Yeah, I remember reading the thread you mention and the maths checked out - even swimming, the motion of your arm is not enough to raise the pressure by a significant amount (and presumably similarly for being hit by a wave). So working off that, if a 3atm rated watch is sealed as per the rating, it should really be more than enough for most normal swimming (going on 5m being a decent depth of pool)

Going on that information, even my arbitrary minimum of 100m in a watch I would wear outdoors is still coming with a fairly sizeable margin of error. The fact I have a 300m rated watch on my wrist is definitely more to do with a preferred style than any need for water resistance.


----------



## PoliMalaka (Feb 1, 2010)

hammy86 said:


> When is it safe to swim with your watch?


When you're in the water.

:rodekaart


----------



## hammy86 (Dec 22, 2009)

Thanks for very goods replies. 

But one more question. Is there some water temperatures you should avoid? F.ex, is it clever to take the watch with you into a hot tub? Or on the other side, ice bathing? Are there some °C water limits you should stay inside?


----------



## bczolone (Dec 2, 2007)

As far as temperatures I "heard" that hot water, shower, tub, hot tub...may be not so good on seals and gaskets.

As for WR :roll:

I will not swim with a watch rated 100m or less.

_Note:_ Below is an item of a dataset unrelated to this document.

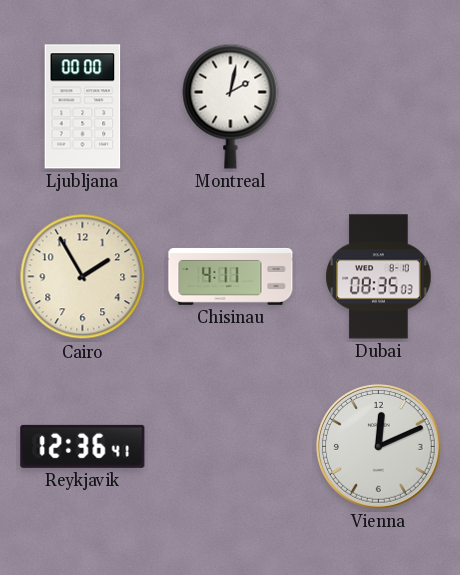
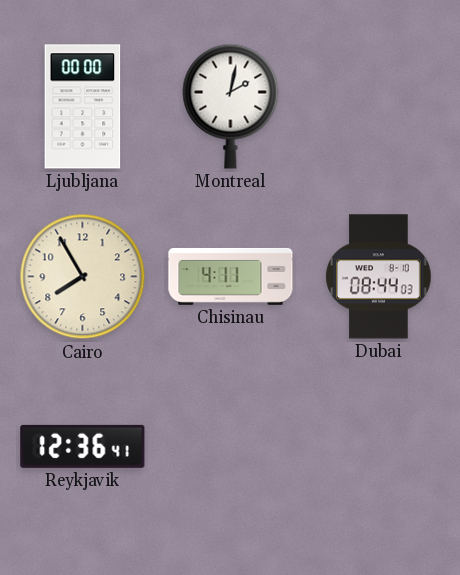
Cairo: 1:55 -> 7:55
Dubai: 08:35 -> 08:44
Vienna: 12:11 -> none
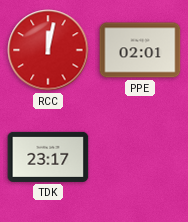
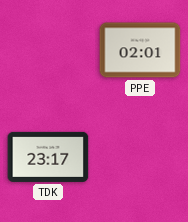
RCC: 12:02 -> none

Why? Because I have had the following watches end up with water in them (yes the crowns were down or screwed down) from swimming.

1 Victronox
2 Seikos
1 Citizen
2 Casio
3 Wenger

(all of these were rated at 100m WR)

The only one very old was one of the Casios...the rest were less than 2 years old and a couple less than 3 months.

So, based on my own experience ( I swim daily in the summer) I won't go in the water with anything 100mWR or less. :think:


----------



## ShockMister (Mar 22, 2008)

The slightly warm water of a hot tub will have zero effect on a water resistant watch. In theory it should affect it, but the degree of heat would need to be much higher. I've heard of people doing "boiling water" tests.


----------



## Paperclip (Jan 20, 2010)

This thread reminds me of this:

http://www.clockmaker.com.au/watchmaker/surf.html


----------



## dringer (Aug 24, 2009)

Paperclip said:


> This thread reminds me of this:
> 
> http://www.clockmaker.com.au/watchmaker/surf.html


See, also, _Dr. Who - The Waters of Mars_.


----------



## lvt (Sep 15, 2009)

hammy86 said:


> F.ex, is it clever to take the watch with you into a hot tub?


As long as you can stay in, the watch will be fine.


----------



## niles316 (Jul 23, 2008)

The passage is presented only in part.